When they applied the model to animal viruses, they came up with a list of 272 species at high risk of spilling over. That is too many for virus experts to study in any depth.
“You can only work on so many viruses,” said Emmie de Wit, a virus expert at Rocky Mountain Laboratories in Hamilton, Montana, who oversees research on the new coronavirus, influenza and other viruses. “On our end, we would really need to narrow it down.”
Mollentze acknowledged that he and his colleagues need to find a way to pinpoint the worst of the worst among animal viruses.
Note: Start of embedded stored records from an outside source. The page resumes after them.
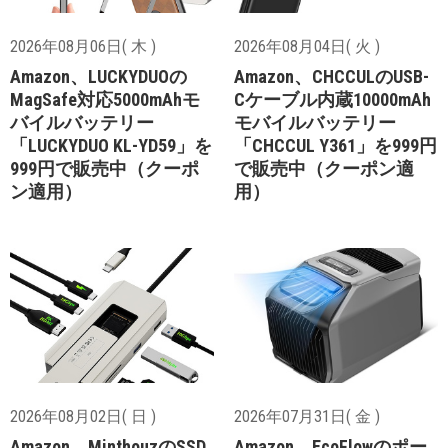
2026年08月06日( 木 )
2026年08月04日( 火 )
Amazon、LUCKYDUOの
Amazon、CHCCULのUSB-
MagSafe対応5000mAhモ
Cケーブル内蔵10000mAh
バイルバッテリー
モバイルバッテリー
「LUCKYDUO KL-YD59」を
「CHCCUL Y361」を999円
999円で販売中（クーポ
で販売中（クーポン適
ン適用）
用）
2026年08月02日( 日 )
2026年07月31日( 金 )
Amazon、MinthouzのSSD
Amazon、EcoFlowのポー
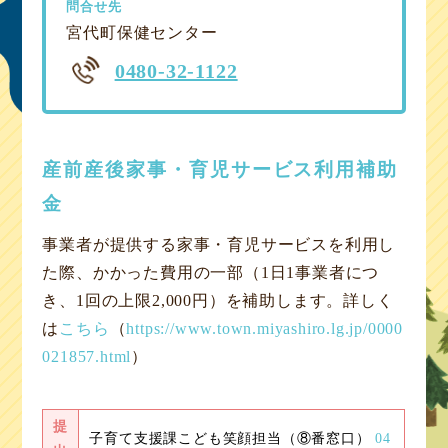
問合せ先
宮代町保健センター
0480-32-1122
産前産後家事・育児サービス利用補助
金
事業者が提供する家事・育児サービスを利用し
た際、かかった費用の一部（1日1事業者につ
き、1回の上限2,000円）を補助します。詳しく
は
こちら
（
https://www.town.miyashiro.lg.jp/0000
021857.html
）
提
子育て支援課こども笑顔担当（⑧番窓口）
04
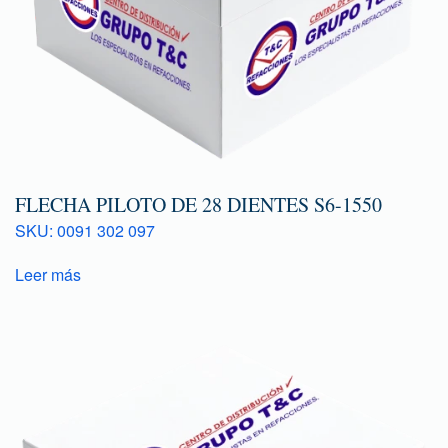
FLECHA PILOTO DE 28 DIENTES S6-1550
SKU: 0091 302 097
Leer más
“This is only a start,” he said.
To follow up on his initial study, Mollentze is working with Carlson and his colleagues to merge data about the genes of viruses with data related to the biology and ecology of their hosts. The researchers are getting some promising results from this approach, including the tantalizing mousepox lead.
De Wit said that machine learning models could some day guide virus experts like herself to study certain animal viruses.
“There’s definitely a great benefit that’s going to come from this,” she said.
But she noted that the models so far have focused mainly on a pathogen’s potential for infecting human cells. Before causing a new human disease, a virus also has to spread from one person to another and cause serious symptoms along the way. She is waiting for a new generation of machine learning models that can make those predictions, too.
“What we really want to know is not necessarily which viruses can infect humans, but which viruses can cause an outbreak,” she said. “So that’s really the next step that we need to figure out.”